Okami ko'ed Evan Tanner with a vicious knee.  That was nice.

Oh yeah, in the 2nd round. In the Thai Clinch


----------



## undertow503 (Nov 19, 2006)

Chris Leben TKO's Sakara


----------



## Warchild (Feb 5, 2008)

Sweet...... I'm ranked 75 out of 17000+ on the UFC.com fantasy board.


----------



## BadHabitBabe (Oct 15, 2006)

*Thanks kds13*

Just wanted to send a shout out to kds13. Great job Kev... thanks again for the excellent play-by-play!


----------



## stitch1z (Dec 9, 2007)

WhoopDatAzz said:


> Silva won by submission so awesome, and to all the people that thought henderson was going to win can kiss my ******* ass. You all are bitches. And dick lickers. HAHAHAHAHAHA. Silva is the ******* best. So get over it. raise01: To Silva


Ah. That's appropriate. :confused02:


----------



## BrutalKO (Oct 5, 2006)

...Nice call on the Kongo/Herring fight Damone. After seeing how Cro-Cop destroyed Herring over in Pride, then Kongo taking Cro-Cop apart, one would think Kongo would have done the same...not the case. Surprised Kongo kept going for the takedown...not the right game plan. Even Herring was disapointed that Kongo wouldn't stand and bang with him...you called that one right bro.


----------



## shorukendouche (Mar 2, 2008)

i personal was disgusted with hendo tapped with ******* 10 secs left on the clock. was a good fight but i felt it was garbage!


----------



## TheNegation (Jun 11, 2007)

shorukendouche said:


> i personal was disgusted with hendo tapped with ******* 10 secs left on the clock. was a good fight but i felt it was garbage!

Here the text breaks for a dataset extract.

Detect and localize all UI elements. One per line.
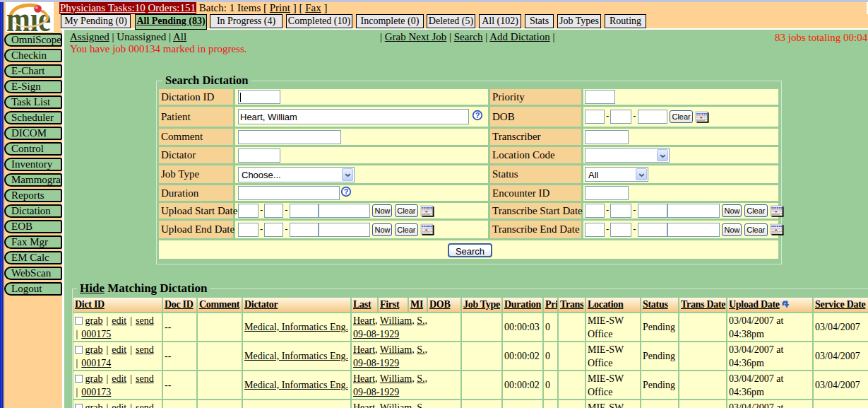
svg-text:?: ? (475, 111, 480, 120)
svg-text:?: ? (344, 187, 349, 196)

It doesn't take ten seconds to choke someone unconscious.


----------



## BrutalKO (Oct 5, 2006)

*Amazing Anderson...*

...I admit after seeing Dan contol Silva in the 1st rd, I thought my prediction would come true that Dan was too strong for him...NOT. I had a feeling Silva was gonna land of one his vicious knees..and he did...that was the beginning of the end for Dan, once Anderson got his back...it was only a matter of time. Anderson Silva truly is pound for pound the best middleweight in the world...Hats off to the Spider...raise01:


----------



## BrutalKO (Oct 5, 2006)

Thenegation....good response about Sho's disapointment on Dan tapping...I completely agree...Anderson had that rear naked sunk in DEEP...10 more seconds Dan would have been put to sleep...nice response bro.


----------



## BrutalKO (Oct 5, 2006)

couchwarrior...true post bro. I thought Herring was 6 ft 2. Herring surprised a lot of critics, including me. Yes folks I eat crow from time to time too...lol. Just like everybody else. MMA fights are getting harder and harder to predict because it's evolving so quickly. Props to Herring pulling out the decision.


----------



## js1316 (Jun 17, 2007)

it really sucks that evan tanner lost but for a first fight back in over a year he had to fight yushin okami thats no pushover man...get'em next time bro!!!


----------



## taadland (Mar 5, 2007)

12-25-2007, 04:23 PM #111 (permalink) 
taadland 
Novice




Join Date: Mar 2007
Location: St Cloud MN
Posts: 85 
Credits: -37.22 
Quote:
Originally Posted by sirdilznik 
I would be willing to bet a lot of money that Hendo is "stronger" than The Spider in just about any measure. Just by looking at them side by side you can see how much thicker Dan is. You are right though that you can't tell by looks alone. However Dan is an Olympic caliber wrestler. Wrestlers are known for having tremendous strength developed through years and years of intense grappling. This is a kind of strength you cannot get through just weight lifting or exercising. Dan is a very big, overwhelming 185er if he chooses to go to MW.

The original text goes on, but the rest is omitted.